**Exercise objective**
Take nothing but the lines from the one with "Cửa Cuốn Nguyễn Gia với" through the one with "Уфимский новостной портал" in the entries below, both ends kept, and return them exactly with pictures left out.

[Saved data entries]

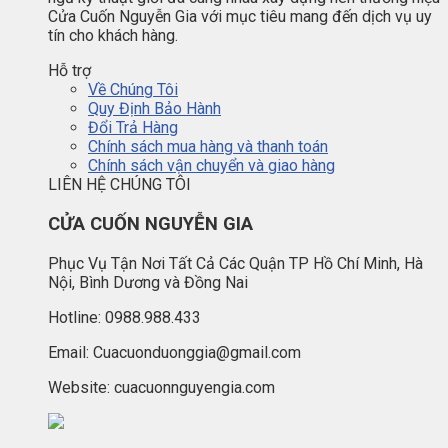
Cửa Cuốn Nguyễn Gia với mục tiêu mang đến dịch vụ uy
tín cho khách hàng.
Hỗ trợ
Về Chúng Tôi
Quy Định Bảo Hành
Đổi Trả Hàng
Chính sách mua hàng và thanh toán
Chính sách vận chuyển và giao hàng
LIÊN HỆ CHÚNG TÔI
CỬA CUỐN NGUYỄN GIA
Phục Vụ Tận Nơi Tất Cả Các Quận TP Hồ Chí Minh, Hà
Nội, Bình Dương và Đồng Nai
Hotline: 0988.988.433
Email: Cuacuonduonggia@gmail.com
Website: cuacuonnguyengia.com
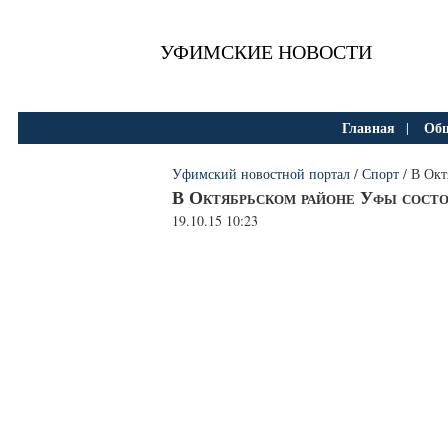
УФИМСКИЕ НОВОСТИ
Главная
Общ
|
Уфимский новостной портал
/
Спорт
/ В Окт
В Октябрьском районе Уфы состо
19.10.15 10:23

...

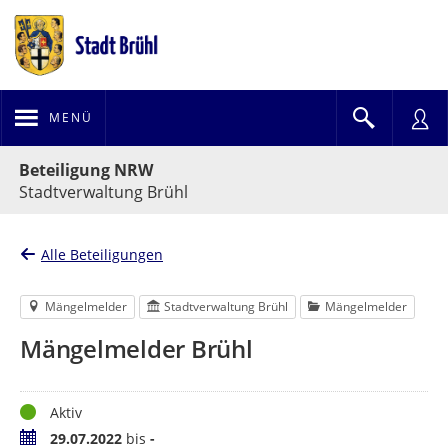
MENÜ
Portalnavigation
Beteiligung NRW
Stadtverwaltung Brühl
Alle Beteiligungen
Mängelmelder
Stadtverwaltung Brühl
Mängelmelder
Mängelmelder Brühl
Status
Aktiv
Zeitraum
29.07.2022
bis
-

* * *

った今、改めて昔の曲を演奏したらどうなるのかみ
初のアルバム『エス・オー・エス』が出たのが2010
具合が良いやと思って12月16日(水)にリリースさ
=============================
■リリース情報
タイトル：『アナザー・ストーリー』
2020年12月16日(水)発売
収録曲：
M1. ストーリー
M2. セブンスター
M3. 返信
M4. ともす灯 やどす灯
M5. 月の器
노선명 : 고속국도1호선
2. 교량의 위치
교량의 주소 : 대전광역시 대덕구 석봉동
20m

**Solution to the problem**
Cửa Cuốn Nguyễn Gia với mục tiêu mang đến dịch vụ uy
tín cho khách hàng.
Hỗ trợ
Về Chúng Tôi
Quy Định Bảo Hành
Đổi Trả Hàng
Chính sách mua hàng và thanh toán
Chính sách vận chuyển và giao hàng
LIÊN HỆ CHÚNG TÔI
CỬA CUỐN NGUYỄN GIA
Phục Vụ Tận Nơi Tất Cả Các Quận TP Hồ Chí Minh, Hà
Nội, Bình Dương và Đồng Nai
Hotline: 0988.988.433
Email: Cuacuonduonggia@gmail.com
Website: cuacuonnguyengia.com
УФИМСКИЕ НОВОСТИ
Главная
Общ
|
Уфимский новостной портал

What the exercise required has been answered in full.